I feel the same way, but I’ll bet nobody right now is mentioning one of my all-time favorite Liottas — Captain T.C. Doyle in Simon Wincer‘s Operation Dumbo Drop (’95). It might be the only family-friendly Disney film I’ve ever half-liked. Not a great film, but a likeable, well-made effort that holds back on the cutes.

And for my money Liotta really scores because he plays Doyle completely straight, and then occasionally angry to great comic effect. Dumbo Drop certainly didn’t deserve a 31% Rotten Tomatoes rating. Danny Glover, Denis Leary, etc. Did I take part in the press junket? Yes. Have I seen it a second time over the last 25 years? No, but I could. I think I will.
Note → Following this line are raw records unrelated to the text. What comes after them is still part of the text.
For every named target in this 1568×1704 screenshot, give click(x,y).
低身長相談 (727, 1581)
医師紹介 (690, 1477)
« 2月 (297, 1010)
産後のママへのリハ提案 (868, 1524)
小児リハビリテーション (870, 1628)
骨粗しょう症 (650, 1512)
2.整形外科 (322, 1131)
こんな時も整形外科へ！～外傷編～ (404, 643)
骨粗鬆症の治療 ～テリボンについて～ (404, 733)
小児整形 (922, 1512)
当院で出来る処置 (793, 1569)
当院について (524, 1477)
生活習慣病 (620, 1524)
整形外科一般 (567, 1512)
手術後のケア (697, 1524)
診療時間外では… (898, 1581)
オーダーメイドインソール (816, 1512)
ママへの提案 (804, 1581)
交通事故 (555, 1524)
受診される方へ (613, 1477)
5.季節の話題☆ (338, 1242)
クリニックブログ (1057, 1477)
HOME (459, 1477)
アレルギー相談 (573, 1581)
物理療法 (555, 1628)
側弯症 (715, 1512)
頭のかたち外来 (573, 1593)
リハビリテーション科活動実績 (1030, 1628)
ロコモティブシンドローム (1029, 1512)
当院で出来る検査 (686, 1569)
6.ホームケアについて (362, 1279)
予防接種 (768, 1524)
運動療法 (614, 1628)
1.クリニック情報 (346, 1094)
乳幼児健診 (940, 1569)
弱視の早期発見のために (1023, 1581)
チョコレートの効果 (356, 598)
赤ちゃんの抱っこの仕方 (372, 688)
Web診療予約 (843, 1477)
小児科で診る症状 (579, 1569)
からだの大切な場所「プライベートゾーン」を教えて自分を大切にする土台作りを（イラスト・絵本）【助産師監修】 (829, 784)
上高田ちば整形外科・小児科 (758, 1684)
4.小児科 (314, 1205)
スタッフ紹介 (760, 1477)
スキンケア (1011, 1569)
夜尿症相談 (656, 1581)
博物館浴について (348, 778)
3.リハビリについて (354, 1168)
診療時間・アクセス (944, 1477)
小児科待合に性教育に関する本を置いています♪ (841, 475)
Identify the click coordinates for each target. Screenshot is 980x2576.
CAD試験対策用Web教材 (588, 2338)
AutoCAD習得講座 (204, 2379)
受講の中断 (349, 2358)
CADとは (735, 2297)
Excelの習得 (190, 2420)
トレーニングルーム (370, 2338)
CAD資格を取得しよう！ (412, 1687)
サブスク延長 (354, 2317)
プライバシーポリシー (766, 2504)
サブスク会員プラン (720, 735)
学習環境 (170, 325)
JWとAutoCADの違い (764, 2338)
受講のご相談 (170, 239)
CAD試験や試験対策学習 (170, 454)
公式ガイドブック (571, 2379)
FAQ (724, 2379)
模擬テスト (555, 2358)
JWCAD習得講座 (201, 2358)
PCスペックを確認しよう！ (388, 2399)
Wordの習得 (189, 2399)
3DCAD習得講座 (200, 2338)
What I don’t understand about Liotta’s dying at a youngish age is this: insurance companies on films require physicals for all principal talent above the line (including directors).  It remains to be seen what he died from, but if it’s heart-related, shouldn’t that have been caught in time at a regular physical?

What’s “Keening”?

“That ready-to-fly moment is happening for Austin, and I know because we went to the Met Gala together,” Baz Luhrmann said. “As soon as we got on the red carpet, there was keening from fans. Not just screaming — keening. I’ve only heard that sound once before. I was with a young actor whose name was Leo.” He was referring to a pre-Titanic DiCaprio, then quivering hearts in Luhrmann’s Romeo + Juliet.” — from Brooks Barnes‘ 5.25 N.Y. Times profile of Elvis star Austin Butler.